Your task is to reproduce the listing exactly, without its images.
===== SUPPLIED ENTRIES =====
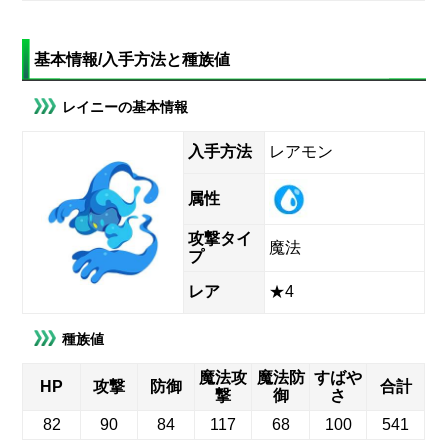
基本情報/入手方法と種族値
レイニーの基本情報
入手方法
レアモン
属性
攻撃タイ
魔法
プ
レア
★4
種族値
魔法攻
魔法防
すばや
HP
攻撃
防御
合計
撃
御
さ
82
90
84
117
68
100
541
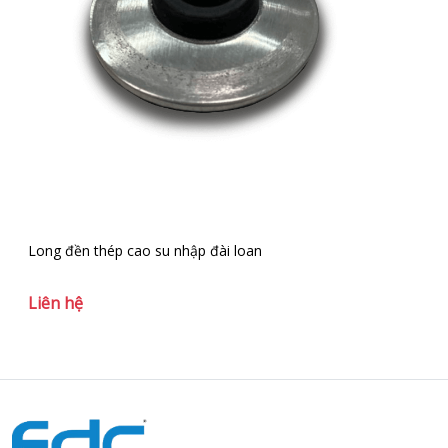
Long đền thép cao su nhập đài loan
Lo
Liên hệ
Li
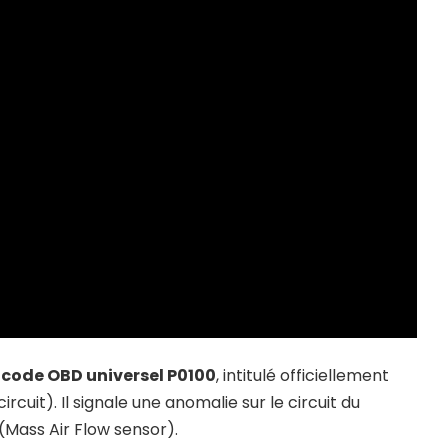
 code OBD universel P0100
, intitulé officiellement
circuit). Il signale une anomalie sur le circuit du
(Mass Air Flow sensor).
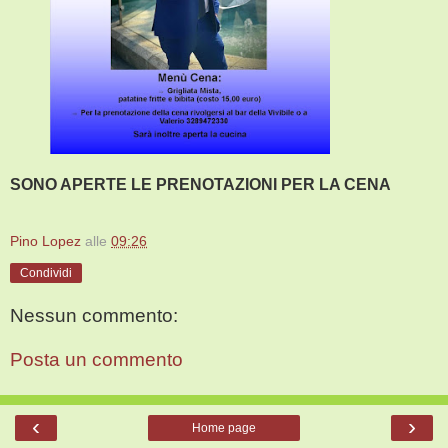
SONO APERTE LE PRENOTAZIONI PER LA CENA
Pino Lopez
alle
09:26
Condividi
Nessun commento:
Posta un commento
‹
›
Home page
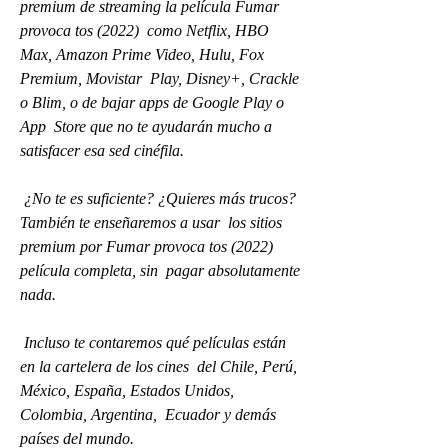
premium de streaming la película Fumar 
provoca tos (2022)  como Netflix, HBO 
Max, Amazon Prime Video, Hulu, Fox 
Premium, Movistar  Play, Disney+, Crackle 
o Blim, o de bajar apps de Google Play o 
App  Store que no te ayudarán mucho a 
satisfacer esa sed cinéfila.
 ¿No te es suficiente? ¿Quieres más trucos? 
También te enseñaremos a usar  los sitios 
premium por Fumar provoca tos (2022) 
película completa, sin  pagar absolutamente 
nada.
 Incluso te contaremos qué películas están 
en la cartelera de los cines  del Chile, Perú, 
México, España, Estados Unidos, 
Colombia, Argentina,  Ecuador y demás 
países del mundo.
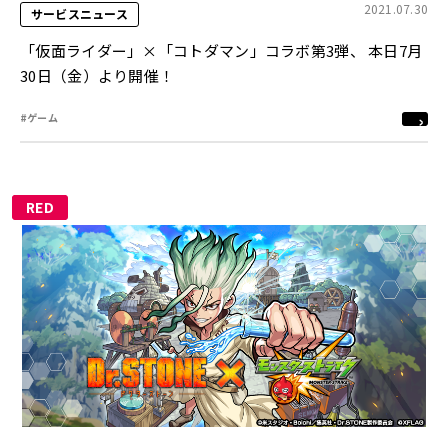
2021.07.30
サービスニュース
「仮面ライダー」×「コトダマン」コラボ第3弾、 本日7月
30日（金）より開催！
#ゲーム
RED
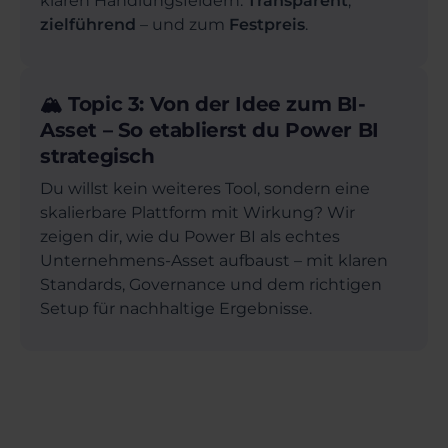
klaren Handlungsfeldern.
Transparent
,
zielführend
– und zum
Festpreis
.
🏔️ Topic 3: Von der Idee zum BI-
Asset – So etablierst du Power BI
strategisch
Du willst kein weiteres Tool, sondern eine
skalierbare Plattform mit Wirkung? Wir
zeigen dir, wie du Power BI als echtes
Unternehmens-Asset aufbaust – mit klaren
Standards, Governance und dem richtigen
Setup für nachhaltige Ergebnisse.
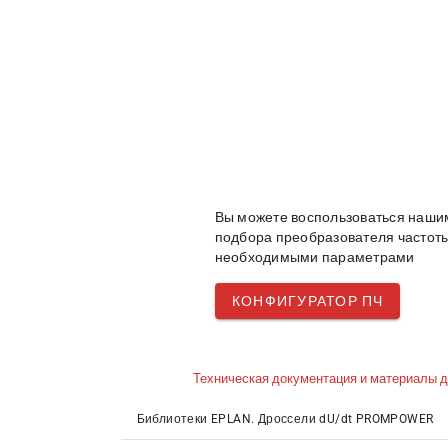
Вы можете воспользоваться наши
подбора преобразователя часто
необходимыми параметрами
КОНФИГУРАТОР ПЧ
Техническая документация и материалы д
Библиотеки EPLAN. Дроссели dU/dt PROMPOWER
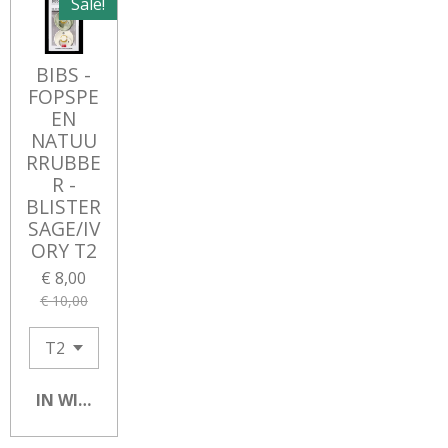
Sale!
BIBS -
FOPSPE
EN
NATUU
RRUBBE
R -
BLISTER
SAGE/IV
ORY T2
€ 8,00
€ 10,00
IN WINKELWAGEN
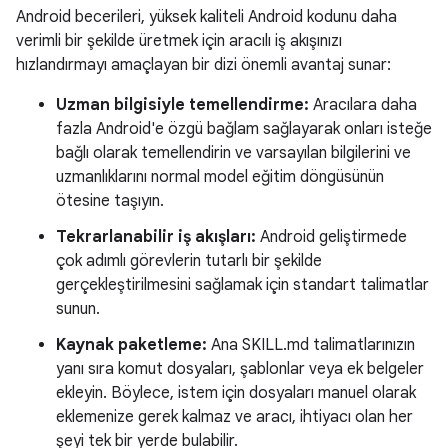
Android becerileri, yüksek kaliteli Android kodunu daha
verimli bir şekilde üretmek için aracılı iş akışınızı
hızlandırmayı amaçlayan bir dizi önemli avantaj sunar:
Uzman bilgisiyle temellendirme:
Aracılara daha
fazla Android'e özgü bağlam sağlayarak onları isteğe
bağlı olarak temellendirin ve varsayılan bilgilerini ve
uzmanlıklarını normal model eğitim döngüsünün
ötesine taşıyın.
Tekrarlanabilir iş akışları:
Android geliştirmede
çok adımlı görevlerin tutarlı bir şekilde
gerçekleştirilmesini sağlamak için standart talimatlar
sunun.
Kaynak paketleme:
Ana SKILL.md talimatlarınızın
yanı sıra komut dosyaları, şablonlar veya ek belgeler
ekleyin. Böylece, istem için dosyaları manuel olarak
eklemenize gerek kalmaz ve aracı, ihtiyacı olan her
şeyi tek bir yerde bulabilir.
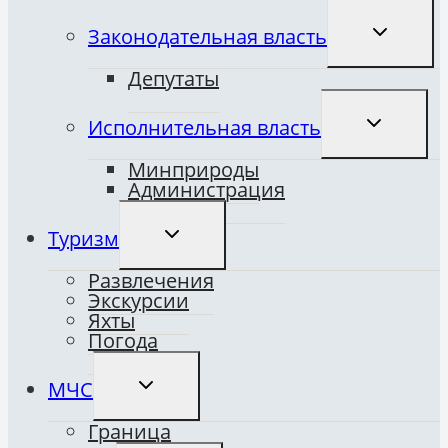
ПЕРЕКЛЮ
Законодательная власть
ДОЧЕРНЕ
МЕНЮ
Депутаты
ПЕРЕКЛЮ
Исполнительная власть
ДОЧЕРНЕ
МЕНЮ
Минприроды
Администрация
ПЕРЕКЛЮЧИТЬ
Туризм
ДОЧЕРНЕЕ
МЕНЮ
Развлечения
Экскурсии
Яхты
Погода
ПЕРЕКЛЮЧИТЬ
МЧС
ДОЧЕРНЕЕ
МЕНЮ
Граница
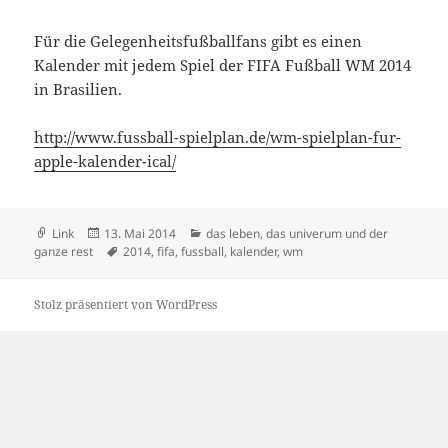
Für die Gelegenheitsfußballfans gibt es einen
Kalender mit jedem Spiel der FIFA Fußball WM 2014
in Brasilien.
http://www.fussball-spielplan.de/wm-spielplan-fur-
apple-kalender-ical/
Format
Veröffentlicht
Kategorien
Link
13. Mai 2014
das leben, das univerum und der
am
Schlagwörter
ganze rest
2014
,
fifa
,
fussball
,
kalender
,
wm
Stolz präsentiert von WordPress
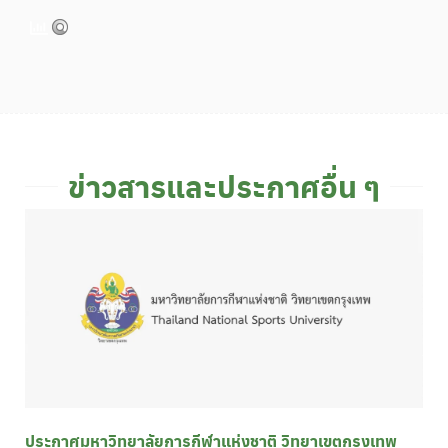
ข่าวสารและประกาศอื่น ๆ
ประกาศมหาวิทยาลัยการกีฬาแห่งชาติ วิทยาเขตกรุงเทพ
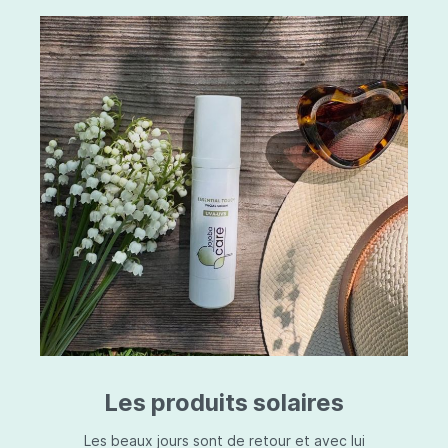
Les produits solaires
Les beaux jours sont de retour et avec lui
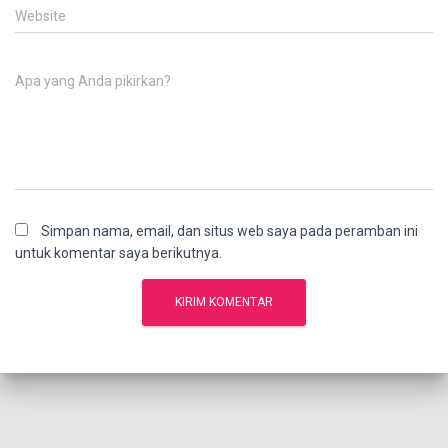
Website
Apa yang Anda pikirkan?
Simpan nama, email, dan situs web saya pada peramban ini
untuk komentar saya berikutnya.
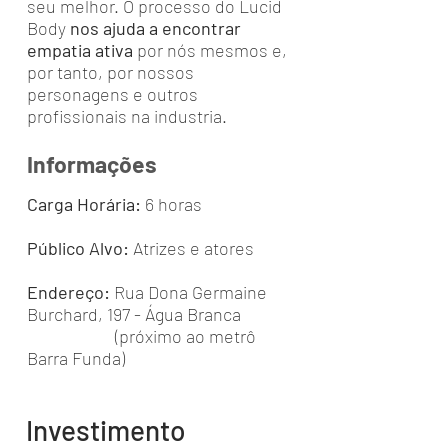
seu melhor. O processo do Lucid
Body
nos ajuda a encontrar
empatia ativa
por nós mesmos e,
por tanto, por nossos
personagens e outros
profissionais na industria.
Informações
Carga Horária:
6 horas
Público Alvo:
Atrizes e atores
Endereço:
Rua Dona Germaine
Burchard, 197 - Água Branca
(próximo ao metrô
Barra Funda)
Investimento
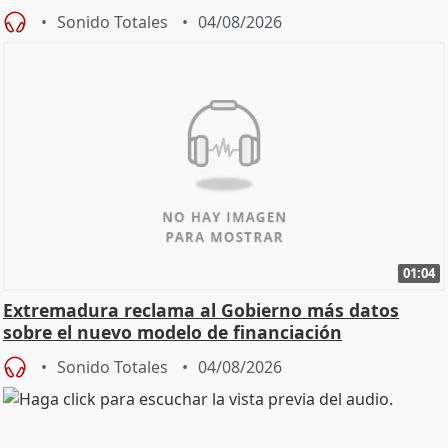
Sonido Totales
04/08/2026
01:04
Extremadura reclama al Gobierno más datos
sobre el nuevo modelo de financiación
Sonido Totales
04/08/2026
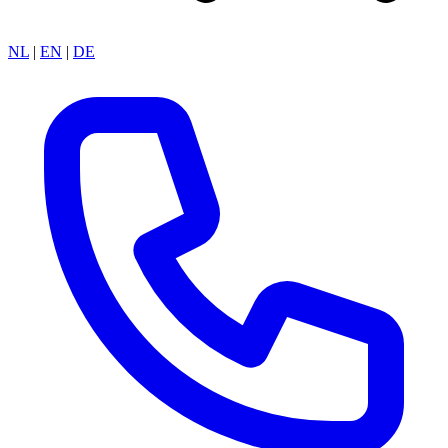
NL
|
EN
|
DE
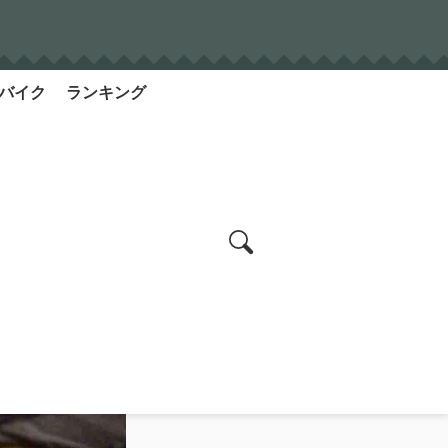
バイク
ランキング
search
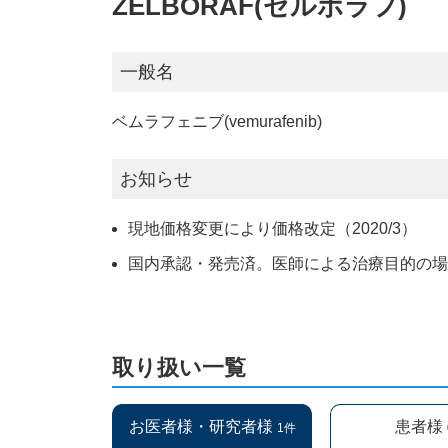
ZELBORAF(ゼルボラフ)
一般名
ベムラフェニブ(vemurafenib)
お知らせ
現地価格変更により価格改定（2020/3）
国内承認・発売済。医師による治療目的の
取り扱い一覧
お医者様・研究者様
患者様
1件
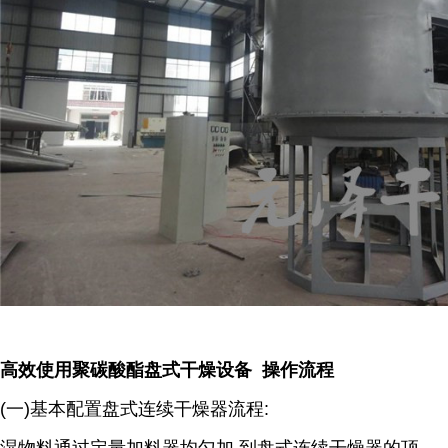
高效使用聚碳酸酯盘式干燥设备 操作流程
(一)基本配置盘式连续干燥器流程:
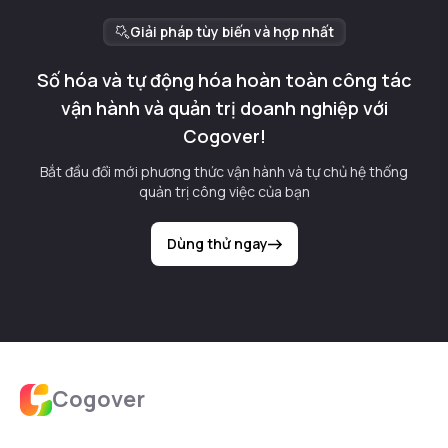
Giải pháp tùy biến và hợp nhất
Số hóa và tự động hóa hoàn toàn công tác
vận hành và quản trị doanh nghiệp với
Cogover!
Bắt đầu đổi mới phương thức vận hành và tự chủ hệ thống
quản trị công việc của bạn
Dùng thử ngay
Cogover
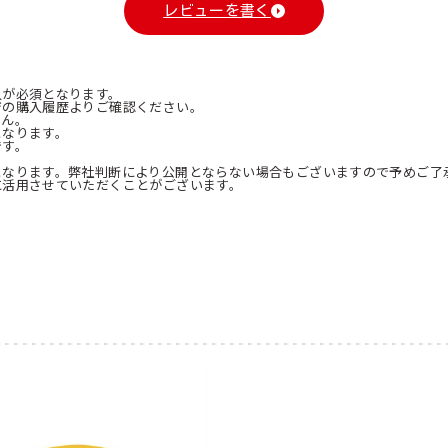
レビューを書く
入が必須となります。
ジの購入履歴よりご確認ください。
せん。
となります。
です。
となります。弊社判断により公開とならない場合もございますので予めご了
に活用させていただくことがございます。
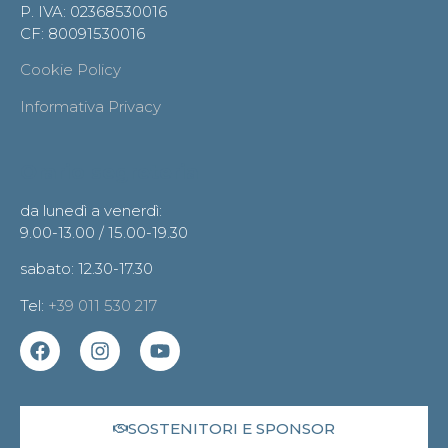
P. IVA: 02368530016
CF: 80091530016
Cookie Policy
Informativa Privacy
Orario segreteria
da lunedì a venerdì:
9.00-13.00 / 15.00-19.30
sabato: 12.30-17.30
Tel:
+39 011 530 217
SOSTENITORI E SPONSOR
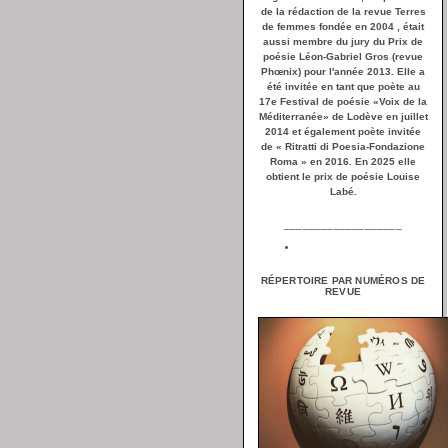
de la rédaction de la revue Terres
de femmes fondée en 2004 , était
aussi membre du jury du Prix de
poésie Léon-Gabriel Gros (revue
Phœnix) pour l'année 2013. Elle a
été invitée en tant que poète au
17e Festival de poésie «Voix de la
Méditerranée» de Lodève en juillet
2014 et également poète invitée
de « Ritratti di Poesia-Fondazione
Roma » en 2016. En 2025 elle
obtient le prix de poésie Louise
Labé.
___________________
RÉPERTOIRE PAR NUMÉROS DE
REVUE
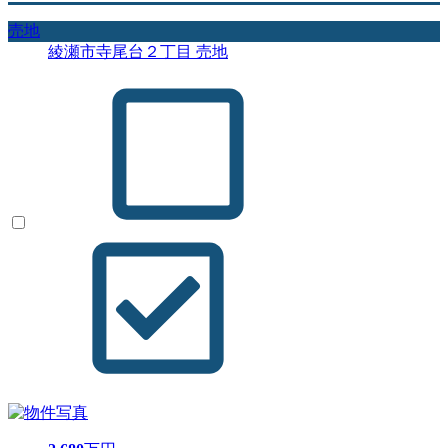
売地
綾瀬市寺尾台２丁目 売地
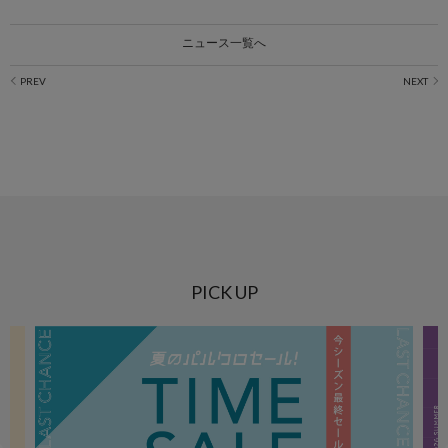
ニュース一覧へ
PICK UP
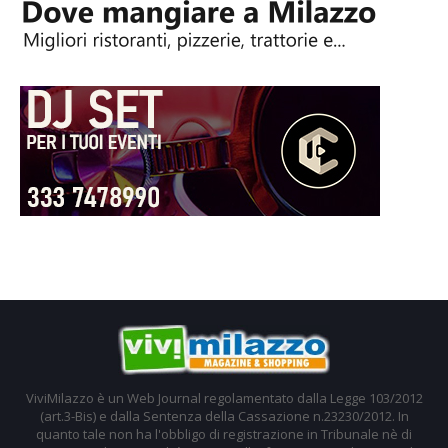
ViviMilazzo è un Web Journal regolamentato dalla Legge 103/2012
(art.3-Bis) e dalla Sentenza della Cassazione n.23230/2012. In
quanto tale non ha l'obbligo di registrazione in Tribunale nè di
=====
[TASK ANSWER]
基本情報/入手方法と種族値
レイニーの基本情報
入手方法
レアモン
属性
攻撃タイ
魔法
プ
レア
★4
種族値
魔法攻
魔法防
すばや
HP
攻撃
防御
合計
撃
御
さ
82
90
84
117
68
100
541
Long đền thép cao su nhập đài loan
Lo
Liên hệ
Li
 code OBD universel P0100
, intitulé officiellement
circuit). Il signale une anomalie sur le circuit du
(Mass Air Flow sensor).
SONO APERTE LE PRENOTAZIONI PER LA CENA
Pino Lopez
alle
09:26
Condividi
Nessun commento:
Posta un commento
‹
›
Home page
premium de streaming la película Fumar 
provoca tos (2022)  como Netflix, HBO 
Max, Amazon Prime Video, Hulu, Fox 
Premium, Movistar  Play, Disney+, Crackle 
o Blim, o de bajar apps de Google Play o 
App  Store que no te ayudarán mucho a 
satisfacer esa sed cinéfila.
 ¿No te es suficiente? ¿Quieres más trucos? 
También te enseñaremos a usar  los sitios 
premium por Fumar provoca tos (2022) 
película completa, sin  pagar absolutamente 
nada.
 Incluso te contaremos qué películas están 
en la cartelera de los cines  del Chile, Perú, 
México, España, Estados Unidos, 
Colombia, Argentina,  Ecuador y demás 
países del mundo.
2021.07.30
サービスニュース
「仮面ライダー」×「コトダマン」コラボ第3弾、 本日7月
30日（金）より開催！
#ゲーム
RED
klaren Handlungsfeldern.
Transparent
,
zielführend
– und zum
Festpreis
.
🏔️ Topic 3: Von der Idee zum BI-
Asset – So etablierst du Power BI
strategisch
Du willst kein weiteres Tool, sondern eine
skalierbare Plattform mit Wirkung? Wir
zeigen dir, wie du Power BI als echtes
Unternehmens-Asset aufbaust – mit klaren
Standards, Governance und dem richtigen
Setup für nachhaltige Ergebnisse.
Вы можете воспользоваться наши
подбора преобразователя часто
необходимыми параметрами
КОНФИГУРАТОР ПЧ
Техническая документация и материалы д
Библиотеки EPLAN. Дроссели dU/dt PROMPOWER
Sale!
BIBS -
FOPSPE
EN
NATUU
RRUBBE
R -
BLISTER
SAGE/IV
ORY T2
€ 8,00
€ 10,00
IN WINKELWAGEN
Android becerileri, yüksek kaliteli Android kodunu daha
verimli bir şekilde üretmek için aracılı iş akışınızı
hızlandırmayı amaçlayan bir dizi önemli avantaj sunar:
Uzman bilgisiyle temellendirme:
Aracılara daha
fazla Android'e özgü bağlam sağlayarak onları isteğe
bağlı olarak temellendirin ve varsayılan bilgilerini ve
uzmanlıklarını normal model eğitim döngüsünün
ötesine taşıyın.
Tekrarlanabilir iş akışları:
Android geliştirmede
çok adımlı görevlerin tutarlı bir şekilde
gerçekleştirilmesini sağlamak için standart talimatlar
sunun.
Kaynak paketleme:
Ana SKILL.md talimatlarınızın
yanı sıra komut dosyaları, şablonlar veya ek belgeler
ekleyin. Böylece, istem için dosyaları manuel olarak
eklemenize gerek kalmaz ve aracı, ihtiyacı olan her
şeyi tek bir yerde bulabilir.
ПЕРЕКЛЮ
Законодательная власть
ДОЧЕРНЕ
МЕНЮ
Депутаты
ПЕРЕКЛЮ
Исполнительная власть
ДОЧЕРНЕ
МЕНЮ
Минприроды
Администрация
ПЕРЕКЛЮЧИТЬ
Туризм
ДОЧЕРНЕЕ
МЕНЮ
Развлечения
Экскурсии
Яхты
Погода
ПЕРЕКЛЮЧИТЬ
МЧС
ДОЧЕРНЕЕ
МЕНЮ
Граница
Für die Gelegenheitsfußballfans gibt es einen
Kalender mit jedem Spiel der FIFA Fußball WM 2014
in Brasilien.
http://www.fussball-spielplan.de/wm-spielplan-fur-
apple-kalender-ical/
Format
Veröffentlicht
Kategorien
Link
13. Mai 2014
das leben, das univerum und der
am
Schlagwörter
ganze rest
2014
,
fifa
,
fussball
,
kalender
,
wm
Stolz präsentiert von WordPress
ข่าวสารและประกาศอื่น ๆ
ประกาศมหาวิทยาลัยการกีฬาแห่งชาติ วิทยาเขตกรุงเทพ
Les produits solaires
Les beaux jours sont de retour et avec lui
Website
Apa yang Anda pikirkan?
Simpan nama, email, dan situs web saya pada peramban ini
untuk komentar saya berikutnya.
seu melhor. O processo do Lucid
Body
nos ajuda a encontrar
empatia ativa
por nós mesmos e,
por tanto, por nossos
personagens e outros
profissionais na industria.
Informações
Carga Horária:
6 horas
Público Alvo:
Atrizes e atores
Endereço:
Rua Dona Germaine
Burchard, 197 - Água Branca
(próximo ao metrô
Barra Funda)
Investimento
Sonido Totales
04/08/2026
01:04
Extremadura reclama al Gobierno más datos
sobre el nuevo modelo de financiación
Sonido Totales
04/08/2026
NL
|
EN
|
DE
バイク
ランキング
search
ZELBORAF(ゼルボラフ)
一般名
ベムラフェニブ(vemurafenib)
お知らせ
現地価格変更により価格改定（2020/3）
国内承認・発売済。医師による治療目的の
取り扱い一覧
お医者様・研究者様
患者様
1件
高效使用聚碳酸酯盘式干燥设备 操作流程
(一)基本配置盘式连续干燥器流程:
Giải pháp tùy biến và hợp nhất
Số hóa và tự động hóa hoàn toàn công tác
vận hành và quản trị doanh nghiệp với
Cogover!
Bắt đầu đổi mới phương thức vận hành và tự chủ hệ thống
quản trị công việc của bạn
Dùng thử ngay
Cogover
レビューを書く
入が必須となります。
ジの購入履歴よりご確認ください。
せん。
となります。
です。
となります。弊社判断により公開とならない場合もございますので予めご了
に活用させていただくことがございます。
P. IVA: 02368530016
CF: 80091530016
Cookie Policy
Informativa Privacy
Orario segreteria
da lunedì a venerdì:
9.00-13.00 / 15.00-19.30
sabato: 12.30-17.30
Tel:
+39 011 530 217
SOSTENITORI E SPONSOR
de la rédaction de la revue Terres
de femmes fondée en 2004 , était
aussi membre du jury du Prix de
poésie Léon-Gabriel Gros (revue
Phœnix) pour l'année 2013. Elle a
été invitée en tant que poète au
17e Festival de poésie «Voix de la
Méditerranée» de Lodève en juillet
2014 et également poète invitée
de « Ritratti di Poesia-Fondazione
Roma » en 2016. En 2025 elle
obtient le prix de poésie Louise
Labé.
___________________
RÉPERTOIRE PAR NUMÉROS DE
REVUE
売地
綾瀬市寺尾台２丁目 売地
ニュース一覧へ
PICK UP
ViviMilazzo è un Web Journal regolamentato dalla Legge 103/2012
(art.3-Bis) e dalla Sentenza della Cassazione n.23230/2012. In
quanto tale non ha l'obbligo di registrazione in Tribunale nè di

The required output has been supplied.